Parrain de la fille d’Agnelli, Ceferin allait plus loin en février 2019 : "Tant qu’Andrea Agnelli et moi serons à la tête de nos organisations respectives, il n’y aura pas de Super Ligue. Ce n’est pas une promesse, c’est un fait." Anciennement proches, Agnelli et Ceferin sont en conflit depuis plusieurs mois maintenant. Ces derniers aboutissent finalement à cette trahison qui pourrait peser lourdement sur l’UEFA. Adrea Agneli a, dans la foulée de la création de la Super Ligue, démissionné de son poste au sein de l'ECA.

La Ligue des champions est la compétition qui, de fait, rapporte le plus financièrement à l’instance dirigée par Ceferin. Et avec l’arrivée de la Super Ligue, "la C1 pourrait devenir une sorte de Ligue Europa renforcée", nous expliquait il y a quelques mois Raffaele Poli, responsable de l’Observatoire du football du Centre international d’étude du sport (CIES). Si la Super Ligue voit vraiment le jour en 2022, l’appauvrissement de l’UEFA est à prévoir, tout comme celui des petites fédérations nationales, qui dépendent grandement des subventions de l’instance.

L'UEFA déjà prête à contre-attaquer

En l’absence des douze clubs fondateurs de la Super Ligue – et de huit autres qui rejoindront le projet pour disputer cette compétition à 20 équipes –, la compétitivité de la Ligue des champions va inévitablement plonger. L’UEFA peut donc d’ores et déjà s’inquiéter de voir les détenteurs des droits télévisés de la C1 demander des renégociations des contrats de diffusion à la baisse.

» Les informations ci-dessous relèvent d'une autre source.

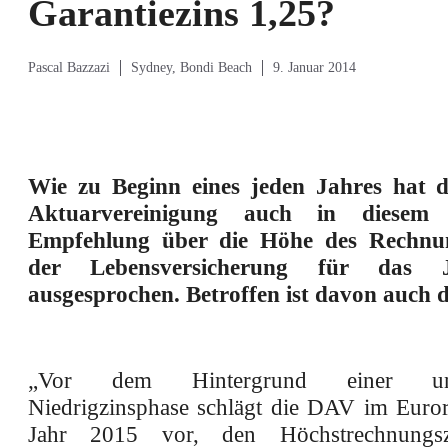
Garantiezins 1,25?
Pascal Bazzazi
Sydney, Bondi Beach
9. Januar 2014
Wie zu Beginn eines jeden Jahres hat d
Aktuarvereinigung auch in diesem
Empfehlung über die Höhe des Rechnun
der Lebensversicherung für das 
ausgesprochen. Betroffen ist davon auch d
„
Vor dem Hintergrund einer unve
Niedrigzinsphase schlägt die DAV im Euro
Jahr 2015 vor, den Höchstrechnungsz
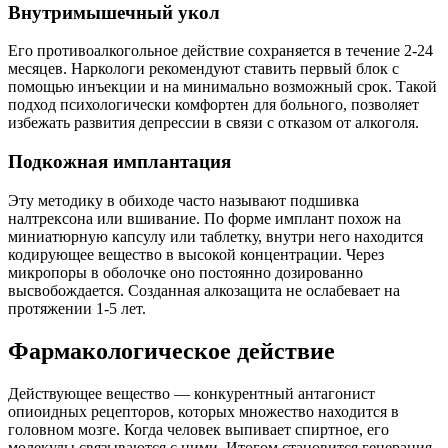
Внутримышечный укол
Его противоалкогольное действие сохраняется в течение 2-24
месяцев. Наркологи рекомендуют ставить первый блок с
помощью инъекции и на минимально возможный срок. Такой
подход психологически комфортен для больного, позволяет
избежать развития депрессии в связи с отказом от алкоголя.
Подкожная имплантация
Эту методику в обиходе часто называют подшивка
налтрексона или вшивание. По форме имплант похож на
миниатюрную капсулу или таблетку, внутри него находится
кодирующее вещество в высокой концентрации. Через
микропоры в оболочке оно постоянно дозированно
высвобождается. Созданная алкозащита не ослабевает на
протяжении 1-5 лет.
Фармакологическое действие
Действующее вещество — конкурентный антагонист
опиоидных рецепторов, которых множество находится в
головном мозге. Когда человек выпивает спиртное, его
молекулы связываются с ними. Итогом становится генерация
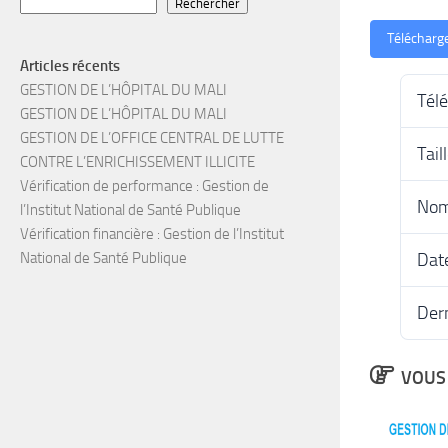
Rechercher
Télécharg
Articles récents
GESTION DE L’HÔPITAL DU MALI
Tél
GESTION DE L’HÔPITAL DU MALI
GESTION DE L’OFFICE CENTRAL DE LUTTE
Tail
CONTRE L’ENRICHISSEMENT ILLICITE
Vérification de performance : Gestion de
Nom
l’Institut National de Santé Publique
Vérification financière : Gestion de l’Institut
Date
National de Santé Publique
Dern
VOUS 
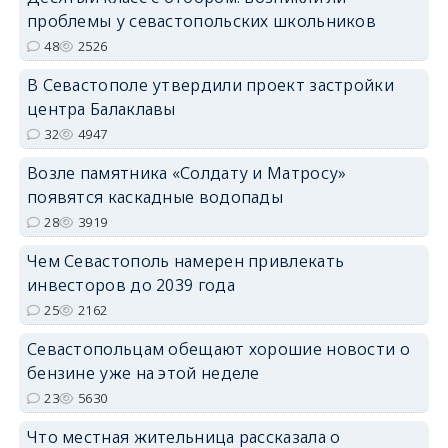
проблемы у севастопольских школьников
48
2526
В Севастополе утвердили проект застройки
центра Балаклавы
32
4947
Возле памятника «Солдату и Матросу»
появятся каскадные водопады
28
3919
Чем Севастополь намерен привлекать
инвесторов до 2039 года
25
2162
Севастопольцам обещают хорошие новости о
бензине уже на этой неделе
23
5630
Что местная жительница рассказала о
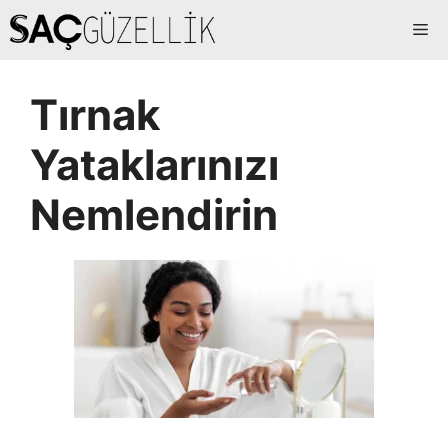
İçeriğe
Me
atla
Tırnak
Yataklarınızı
Nemlendirin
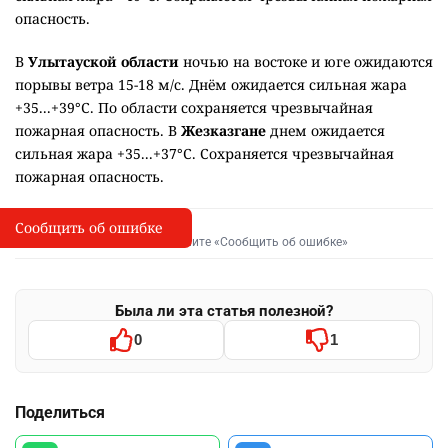
опасность.
В
Улытауской области
ночью на востоке и юге ожидаются
порывы ветра 15-18 м/с. Днём ожидается сильная жара
+35...+39°C. По области сохраняется чрезвычайная
пожарная опасность. В
Жезказгане
днем ожидается
сильная жара +35...+37°C. Сохраняется чрезвычайная
пожарная опасность.
Сообщить об ошибке
Сообщить об опечатке
I
Выделите фрагмент и нажмите «Сообщить об ошибке»
Была ли эта статья полезной?
0
1
Поделиться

Prise au dépourvu, l’UEFA n’est pas en reste. L’organisation a publié, avant même l'officialisation par les douze clubs, un communiqué dimanche en fin d'après-midi. "Les clubs concernés se verront interdire la participation dans toute autre compétition au niveau national, européen ou mondial, et leurs joueurs pourraient se voir refuser la possibilité de représenter leurs équipes nationales", a indiqué l’UEFA dans son communiqué avant de préciser être prête à "considérer toutes les mesures judiciaires et sportives qui se présentent à nous pour empêcher" la création de la Super Ligue.

Il y a quelques mois déjà, la FIFA avait annoncé que les joueurs des clubs évoluant dans la Super Ligue pourraient être interdits de participer à la Coupe du monde. L'UEFA pourrait en faire de même pour tous les clubs concernés par la Ligue des champions dès la saison prochaine. "Le football est basé sur des compétitions ouvertes et le mérite sportif, il ne peut en être autrement", ajoute l’UEFA qui, au passage, "remercie les clubs dans les autres pays, surtout les équipes françaises et allemandes, qui ont refusé de rejoindre le projet". Après le coup de poignard dans le dos, l’UEFA semble prête à rétorquer.